CTA Exemptions and Penalties

This article is the third in a four-part series about the Corporate Transparency Act (CTA), 2022. We have already discussed the CTA’s purpose, (i.e., to support the 2020 Anti-Money Laundering Act’s efforts to prevent criminals from laundering their illegal monies through the U.S. financial system), defined beneficial ownership, and explained what reporting companies are required to submit in their CTA reports. In this article, we’ll do a deeper dive into which companies are required to file (or rather which companies are exempt), the number of companies this legislation may affect, and the penalties for not filing.


It’s easier to figure out which companies have to file a Corporate Transparency Act report by understanding which companies are exempt from filing such a report. If you have a question about whether you need to file a CTA report, the short answer is: If you’re not on this list, you need to file the report.

Now, here’s the long answer:


The CTA specifically excludes 23 types of companies from reporting:

  1. Securities issuers
  2. Domestic governmental authorities
  3. Banks
  4. Domestic credit unions
  5. Depository institution holding companies
  6. Money transmitting businesses
  7. Brokers or securities dealers
  8. Securities exchange or clearing agencies
  9. Other Securities Exchange Act of 1934 entities
  10. Registered investment companies and advisers
  11. Venture capital fund advisers
  12. Insurance companies
  13. State licensed insurance producers
  14. Commodity Exchange Act registered entities
  15. Accounting firms
  16. Public utilities
  17. Financial market utilities
  18. Pooled investment vehicles
  19. Tax exempt entities
  20. Entities assisting tax exempt entities
  21. Large operating companies
  22. Subsidiaries of certain exempt entities
  23. Inactive businesses

These entity categories are exempt because state and Federal agencies already closely regulate them, so their beneficial ownership is most likely known.

Large Companies

In addition, organizations that fall into the “large operating company” category are exempt from reporting. The three criteria for an entity to be considered a large operating company are:

  1. They employ more than 20 employees on a full-time basis in the United States. In this case, FinCEN borrows the definition of “full-time employee” from the IRS, which defines it as anyone who works at least 30 hours per week or 130 hours per month.
  2. They filed Federal U.S. income tax returns in the previous year that showed more than $5,000,000 in gross receipts or sales.
  3. They operate from physical premises in the United States.

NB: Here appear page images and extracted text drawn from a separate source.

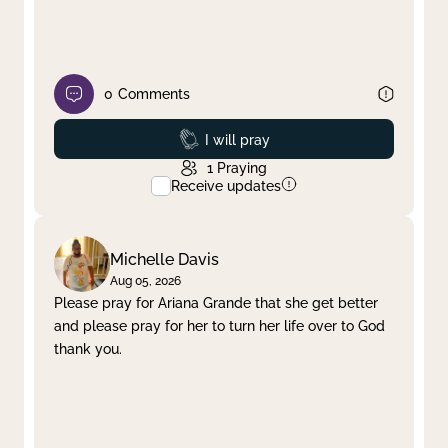
0
Comments
Prayed
I will pray
1
Praying
Receive updates
Michelle Davis
Aug 05, 2026
Please pray for Ariana Grande that she get better
and please pray for her to turn her life over to God
thank you.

Under this criterion, to be exempt, the entity must own or lease the office space, the space cannot be a personal residence, and they can’t share the space with anyone other than affiliated entities.

Approximately How Many Companies Will Have to Report?

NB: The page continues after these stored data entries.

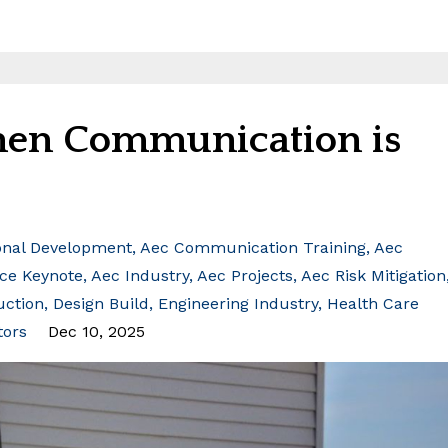
When Communication is
onal Development
Aec Communication Training
Aec
ce Keynote
Aec Industry
Aec Projects
Aec Risk Mitigation
uction
Design Build
Engineering Industry
Health Care
tors
Dec 10, 2025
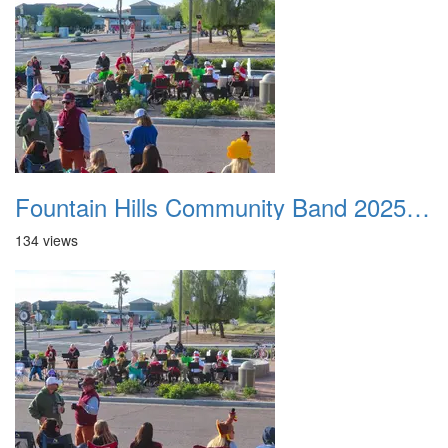
Fountain Hills Community Band 20251127 14
134 views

In attempting to estimate how many companies will need to file a CTA report, finCEN looks at the following criteria:

  • The number of domestic and foreign entities in existence at the regulation’s effective date.
  • The number of domestic and foreign entities that are newly created each year.

These numbers will always be educated estimates, based on information from the following credible sources:

Financial Action Task Force (FATF)

The FATF estimates that around 30 million legal entities are currently operating in the United States, and about two million new companies are formed every year.

CDD Rule

The CDD Rule requires U.S. financial institutions to “identify and verify the identity of the natural persons (known as beneficial owners) of legal entity customers who own, control, and profit from companies when those companies open accounts” (finCEN.gov).  Because of this rule, FinCEN was able to estimate that about eight million new corporate bank accounts are opened each year.

Census Data

FinCEN reviewed data from the U.S. Census Bureau, in particular from the Statistics of U.S. Businesses.

State Statistics

FinCEN reviewed state governments’ online publications regarding business entity statistics, including total active companies and new company formations.

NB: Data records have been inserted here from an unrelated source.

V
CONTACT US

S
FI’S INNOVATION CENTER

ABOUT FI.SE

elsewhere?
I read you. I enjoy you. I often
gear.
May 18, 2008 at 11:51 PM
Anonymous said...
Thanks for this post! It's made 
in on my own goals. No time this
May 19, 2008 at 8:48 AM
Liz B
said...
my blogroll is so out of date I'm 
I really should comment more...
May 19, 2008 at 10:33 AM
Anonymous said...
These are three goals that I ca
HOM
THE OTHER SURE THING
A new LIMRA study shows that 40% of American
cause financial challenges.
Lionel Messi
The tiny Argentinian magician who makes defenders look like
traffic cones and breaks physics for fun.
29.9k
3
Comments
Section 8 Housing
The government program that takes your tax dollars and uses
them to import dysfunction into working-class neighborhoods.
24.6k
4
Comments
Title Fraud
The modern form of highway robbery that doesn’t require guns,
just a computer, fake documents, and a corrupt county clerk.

International Association of Commercial Administrators (IACA) 2018 Annual Reports Survey

FinCEN reviewed the IACA’s most recent (2018) Annual Report of Jurisdictions survey. In this survey, respondents from 14 states answered the same series of questions regarding the total number of existing and new business entities in their jurisdictions.

After compiling all the above data and performing complex mathematical calculations you can read more about here if you feel so inclined, finCEN has estimated that 30,290,586 existing companies could be required to report, and 3,777,420 new companies per year could be added to that number.

Penalties for Not Reporting

So what happens if these 34,068,006 companies (more or less) don’t report as required? First of all, let’s make it clear that failure to report is illegal. The CTA isn’t a set of guidelines or best practices; it’s law. Failure to report, or supplying false information, will subject an individual to civil and criminal penalties. These penalties may include:

  • Assessment of a $500-per-day fine every day the violation continues (up to $10,000).
  • Up to a two-year prison sentence.
  • Both

Only eligible companies are required to file the reports; the beneficial owners and company applicants don’t file individually. Therefore, reporting companies must take measures to ensure that these individuals provide valid, accurate, up-to-date information, so the entity can meet their legal obligations.

One important clarification we need to make is that these consequences apply to persons who willfully provide false or fraudulent information or who purposely fail to report as required, despite knowing the law. No civil or criminal penalties apply to negligent violations. In other words, if individuals provide inaccurate information, but they 1) didn’t know about the inaccuracy, 2) weren’t attempting to evade reporting requirements, and 3) willingly and swiftly correct any inaccurately-reported information within 90 days after submission, safe harbor rules apply. A safe harbor  is a legal provision whereby a person can “sidestep or eliminate legal or regulatory liability in certain situations, provided that certain conditions are met.”